Further to my previous articles on the subject, it is well established that the Court can reduce a Plaintiff’s award in a personal injury claim if a Plaintiff unreasonably fails to follow medical advice where the medical would have likely improved the injuries.
In today’s case the Defendant argued that the Plaintiff failed to mitigate her damages by not having injections and/or surgery on her shoulder injury. Mr. Justice Slade agreed with this submission and found that the Plaintiff failed to mitigate her damages by not following the advice of the orthopaedic surgeons and instead choosing naturopathic remedies. The Court reduced the Plaintiff’s damages by 30% as a result. Specifically Mr. Justice Slade held as follows:
 The defendant bears the burden of establishing that the plaintiff has failed to mitigate her loss, in this case that she failed to follow medical direction, and that had she followed that advice, she would have recovered further or faster: Janiak v. Ippolito,  1 S.C.R. 146.

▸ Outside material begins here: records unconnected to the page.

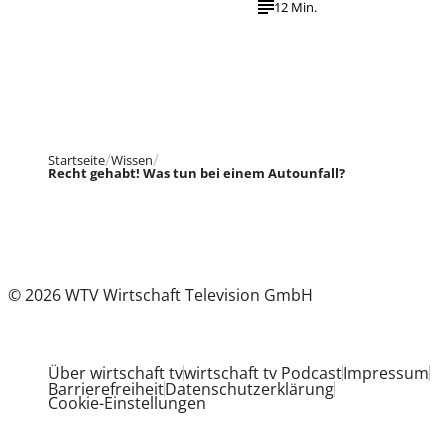
12 Min.
Startseite
Wissen
Recht gehabt! Was tun bei einem Autounfall?
© 2026 WTV Wirtschaft Television GmbH
Über wirtschaft tv
wirtschaft tv Podcast
Impressum
Barrierefreiheit
Datenschutzerklärung
Cookie-Einstellungen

 The plaintiff prefers naturopathic remedies. She was influenced by advice given by a friend on the effect of injections. A physician advised her, informally, that she may not benefit from surgery. On these bases, she declined to act on the recommendations of three well-qualified orthopaedic surgeons to take injections into the shoulder area, and to consider arthroscopic surgery. Dr. Richardson puts the percentage chance of improvement from arthroscopic surgery at between 70-80%.
 There are, of course, risks associated with surgery, though these seem minimal. If the plaintiff underwent surgery, there may be some losses during the recovery period.
 There will be a reduction of 30% of the amounts awarded for general damages, loss of income earning capacity, and cost of care due to the plaintiff’s failure to mitigate.